Primary LanguagePython

Improving GANs for Speech Enhancement

Introduction

This is the repository of the DSEGAN, ISEGAN, (and the baseline SEGAN) in our original paper:

H. Phan, I. V. McLoughlin, L. Pham, O. Y. Chén, P. Koch, M. De Vos, and A. Mertins, "Improving GANs for Speech Enhancement," IEEE Signal Processing Letters, 2020. (accepted)

ISEGAN (Iterated SEGAN) and DSEGAN (Deep SEGAN) were built upon the SEGAN proposed by Pascual et al. and SEGAN repository from santi-pdp. Different from SEGAN with a single generator, ISEGAN and DSEGAN have multiple generators which are chained to perform multi-stage enhancement mapping:

idsegan.png

The enhacement result of one generator is supposed to be further enhanced/corrected by the next generator in the chain. DSEGAN's generators are independent while ISEGAN's generators share parameters. Similar to SEGAN, the generators are based on fully convolutional architecture and receive raw speech waveforms to accomplish speech enhancement:

generator

The project is developed with TensorFlow.

Dependencies

  • tensorflow_gpu 1.9
  • numpy==1.1.3
  • scipy==1.0.0

Data

The speech enhancement dataset used in the work can be found in Edinburgh DataShare. The following script downloads and prepares the data for TensorFlow format:

./download_audio.sh
./create_training_tfrecord.sh

Or alternatively download the dataset, convert the wav files to 16kHz sampling and set the noisy and clean training files paths in the config file e2e_maker.cfg in cfg/. Then run the script:

python make_tfrecords.py --force-gen --cfg cfg/e2e_maker.cfg

Training

Once you have the TFRecords file created in data/segan.tfrecords you can simply run one of the following scripts.

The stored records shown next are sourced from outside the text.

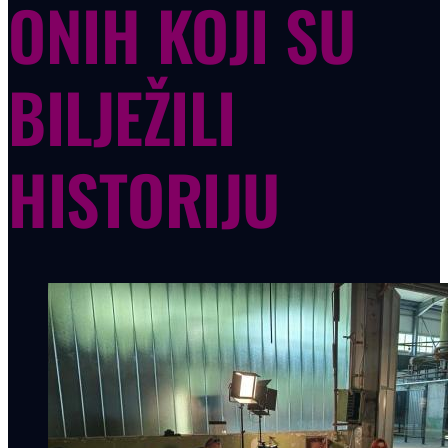
ONIH KOJI SU
BILJEŽILI
HISTORIJU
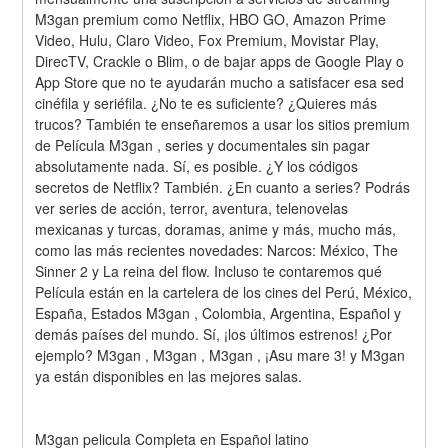
M3gan premium como Netflix, HBO GO, Amazon Prime 
Video, Hulu, Claro Video, Fox Premium, Movistar Play, 
DirecTV, Crackle o Blim, o de bajar apps de Google Play o 
App Store que no te ayudarán mucho a satisfacer esa sed 
cinéfila y seriéfila. ¿No te es suficiente? ¿Quieres más 
trucos? También te enseñaremos a usar los sitios premium 
de Película M3gan , series y documentales sin pagar 
absolutamente nada. Sí, es posible. ¿Y los códigos 
secretos de Netflix? También. ¿En cuanto a series? Podrás 
ver series de acción, terror, aventura, telenovelas 
mexicanas y turcas, doramas, anime y más, mucho más, 
como las más recientes novedades: Narcos: México, The 
Sinner 2 y La reina del flow. Incluso te contaremos qué 
Película están en la cartelera de los cines del Perú, México, 
España, Estados M3gan , Colombia, Argentina, Español y 
demás países del mundo. Sí, ¡los últimos estrenos! ¿Por 
ejemplo? M3gan , M3gan , M3gan , ¡Asu mare 3! y M3gan 
ya están disponibles en las mejores salas.
M3gan pelicula Completa en Español latino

# ISEGAN: run inside isegan directory
./run_isegan.sh
# DSEGAN: run inside dsegan directory
./run_dsegan.sh
# SEGAN baseline: run inside segan directory
./run_segan.sh

Each script consists of commands for training and testing with 5 different checkpoints of the trained model on the test audio files with. You can modify the bash script to customize parameters (e.g. which GPUs to use) and what you want to run.

Enhancement results on two different test files:

results.png

Enhanced Wav Files

For comparison purpose, enhanced wave files of DSEGAN with depth of 2 are available at this here

Reference

@article{phan2019idsegan,
  title={Improving GANs for Speech Enhancement},
  author={Huy Phan, Ian V. McLoughlin, Lam Pham, Oliver Y. Ch\'en, Philipp Koch, Maarten De Vos, and Alfred Mertins},
  journal={arXiv preprint arXiv:2001.05532},
  year={2020}
}

Contact

e-mail: h.phan@qmul.ac.uk

Further things to add

  • When I have some time, I will try to improve comments on the source code.
  • The pretrained models will be uploaded separately.
  • Some audio examples will be added for demonstration.

Notes

  • If using this code, parts of it, or developments from it, please cite the above reference.
  • We do not provide any support or assistance for the supplied code nor we offer any other compilation/variant of it.
  • We assume no responsibility regarding the provided code.